Seni o dönemde arkadaşlarına, “Sen tam bir Ağır Roman oyuncusu olmalısın, olabilirsin,” dedirten dinamik nedir? Seni niye öyle tanımlıyorlardı? Dizilerin esmer, yağız delikanlısı olarak başlamışsın ama İzmirlisin.

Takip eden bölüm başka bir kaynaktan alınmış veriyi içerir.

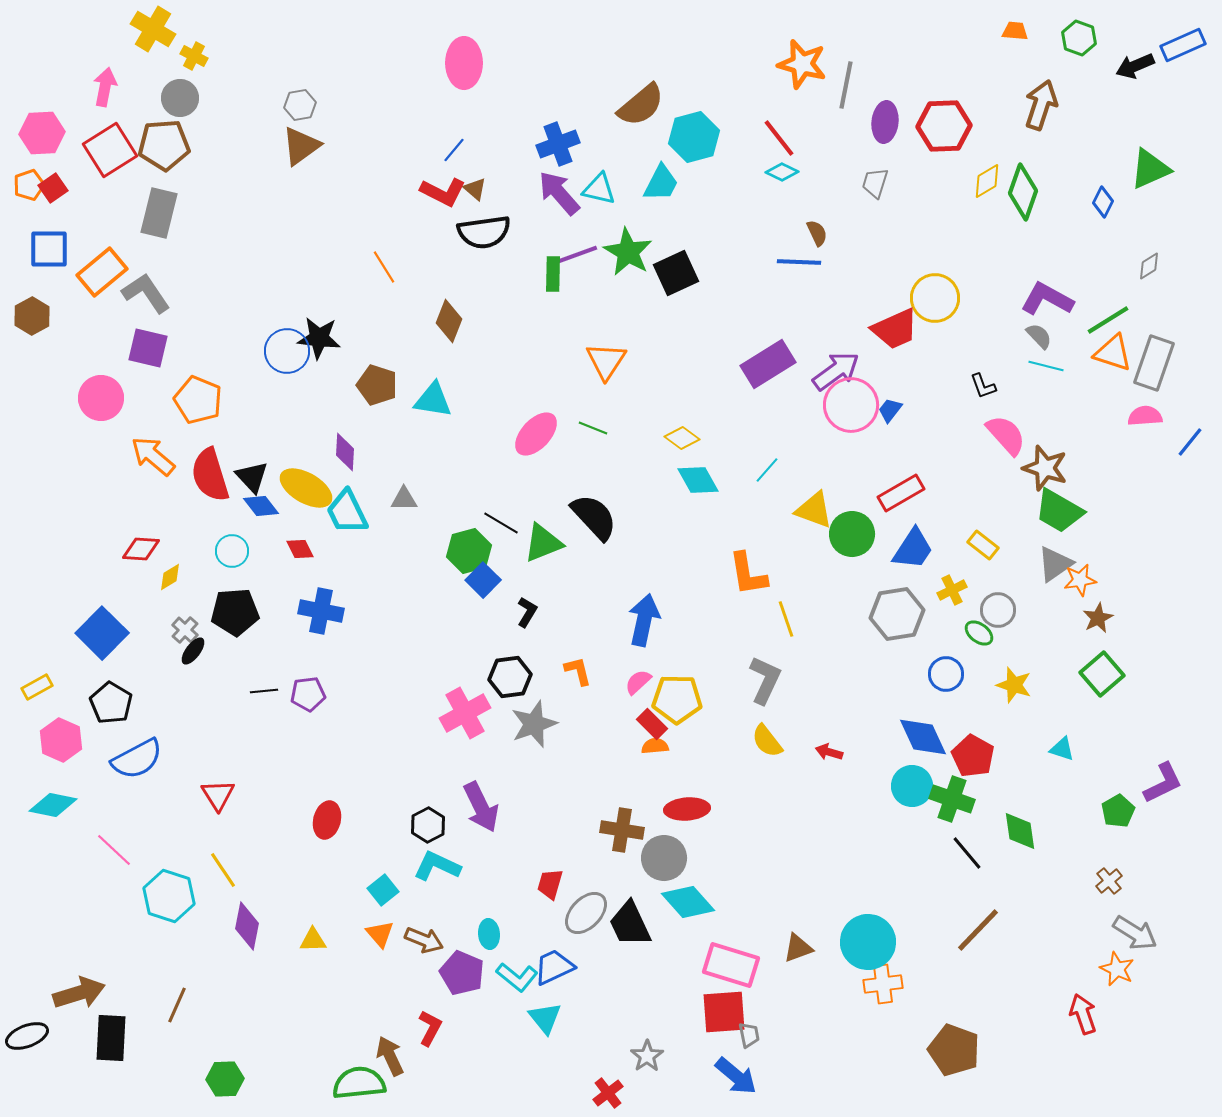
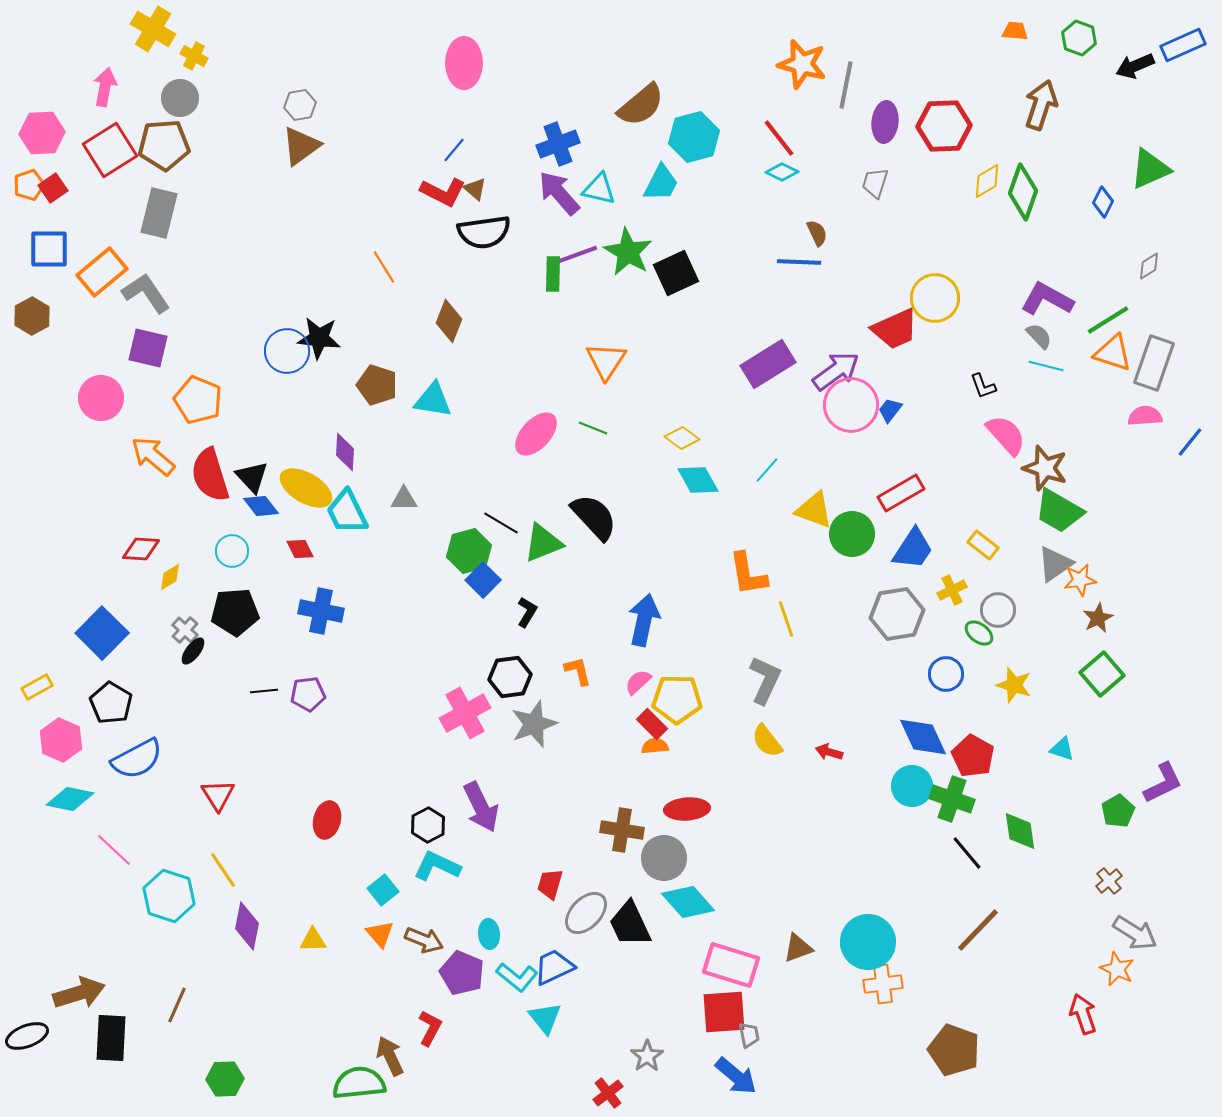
cyan diamond at (53, 805): moved 17 px right, 6 px up
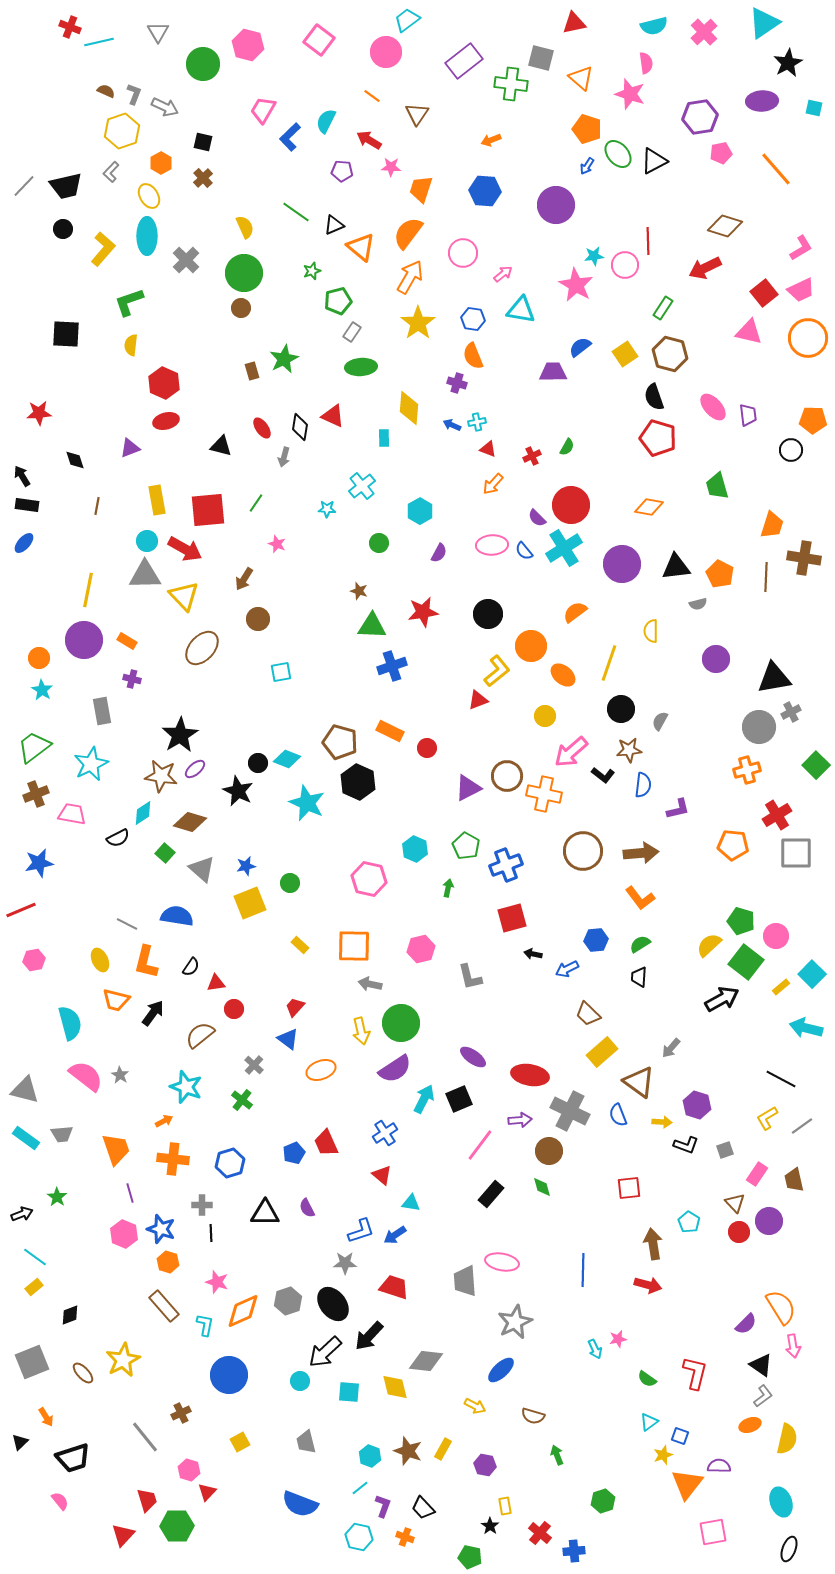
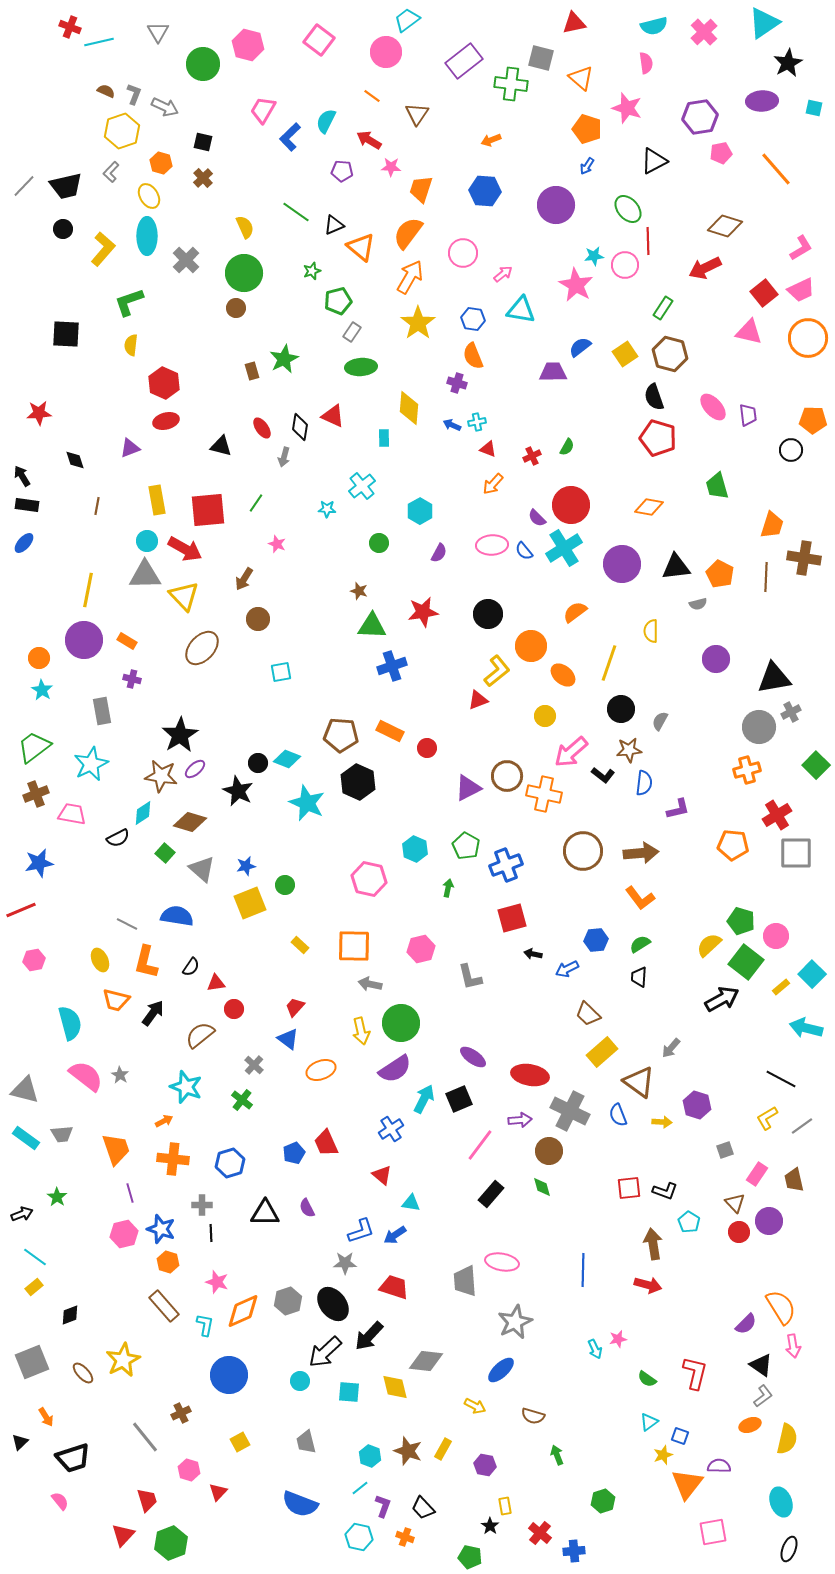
pink star at (630, 94): moved 3 px left, 14 px down
green ellipse at (618, 154): moved 10 px right, 55 px down
orange hexagon at (161, 163): rotated 15 degrees counterclockwise
brown circle at (241, 308): moved 5 px left
brown pentagon at (340, 742): moved 1 px right, 7 px up; rotated 12 degrees counterclockwise
blue semicircle at (643, 785): moved 1 px right, 2 px up
green circle at (290, 883): moved 5 px left, 2 px down
blue cross at (385, 1133): moved 6 px right, 4 px up
black L-shape at (686, 1145): moved 21 px left, 46 px down
pink hexagon at (124, 1234): rotated 24 degrees clockwise
red triangle at (207, 1492): moved 11 px right
green hexagon at (177, 1526): moved 6 px left, 17 px down; rotated 20 degrees counterclockwise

Babam Samsunlu, Arnavut göçmeni ve çocukluğu sarı. Yüzüm çok benziyor ona ama o küçükken de sapsarıymış. Mesela annem İzmirli, annemin ailesi Malatyalı. Esmerlik oradan diyeceğim ama annemlerde de benim kadar esmer yok. Tek ben böyleyim. Neden böyleyim bilmiyorum. Herkes, “Diyarbakırlısın sen kesin,” diyor. Ruhumda bir doğululuk var, onu ben de fark ediyorum. Tam anlamadım ama kökende yok. İzmir’de küçükken Kadifekale’de yaşadım. Orada bütün komşularımız doğuluydu. “Çocukluktan bir şey kaldı herhalde,” diyorum. Bir de Ağır Roman’da çok zayıftım. Zayıflıktan bütün vücudum kas gibiydi. Zaten hep öyle roller geliyordu. Sokak kabadayısı, kenarda milleti sıkıştırıp bıçak çeken herif… Sürekli böyle şeyler geliyordu. Okuldaki durum da esmerliğim, zayıflığım ve bıçkın görüntümden ötürü olsa gerek, yakın zamanda da Ağır Roman oynandığından, “Ya, olsaydın kesinlikle sana oynardın Salih’i,” gibi üst sınıflarımın bir coşku haliydi. Öyle inandırdılar beni.
8 yaşından beri tiyatro yapıyorsun. O dönemdeki motivasyonun neydi? Aileden birinden mi etkilendin? Ben ya doktorculuk ya kovboyculuk oynardım herhalde o yaşta. Tiyatro adına evde taklitler yapmak çok önemli ama gidip bunun eğitimini almak müthiş bir dinamik. Sana yol gösteren biri mi vardı ailede?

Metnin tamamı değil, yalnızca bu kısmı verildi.